History

United States
- Name: USS Ostrich
- Namesake: Previous name retained
- Builder: Electric Launch Company (ELCO), Bayonne, New Jersey
- Completed: 1909
- Acquired: 20 July 1917
- Commissioned: 25 October 1917
- Decommissioned: 23 December 1918
- Fate: Returned to owner 23 December 1918
- Notes: Operated as private motorboat Ostrich 1909–1917 and from 1918

General characteristics
- Type: Patrol vessel
- Tonnage: 38 Gross register tons
- Length: 35 ft (11 m)
- Beam: 5 ft 3 in (1.60 m)
- Draft: 2 ft 8 in (0.81 m)
- Complement: 2

= USS Ostrich (SP-1249) =

Patrol vessel of the United States Navy

The first USS Ostrich (SP-1249) was a United States Navy patrol vessel in commission from 1917 to 1919.

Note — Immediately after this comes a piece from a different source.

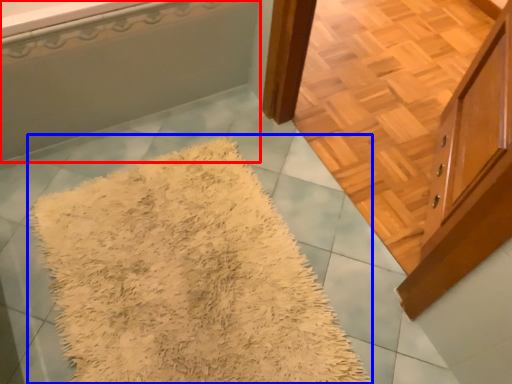 Question: Which object appears farthest to the camera in this image, bathtub (highlighted by a red box) or mat (highlighted by a blue box)?

Choices:
 (A) bathtub
 (B) mat

Answer: (A)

Ostrich was built as a private motorboat of the same name in 1909 in by the Electric Launch Company (ELCO) at Bayonne, New Jersey, for Nathan Strauss Jr. On 20 July 1917, the U.S. Navy acquired her on loan from her owner for use as a section patrol boat during World War I. She was commissioned on 25 October 1917 as USS Ostrich (SP-1249).

Assigned to the 3rd Naval District, Ostrich carried out patrol duties for the rest of World War I.

The Navy decommissioned Ostrich on 23 December 1918 and returned her to her owner the same day.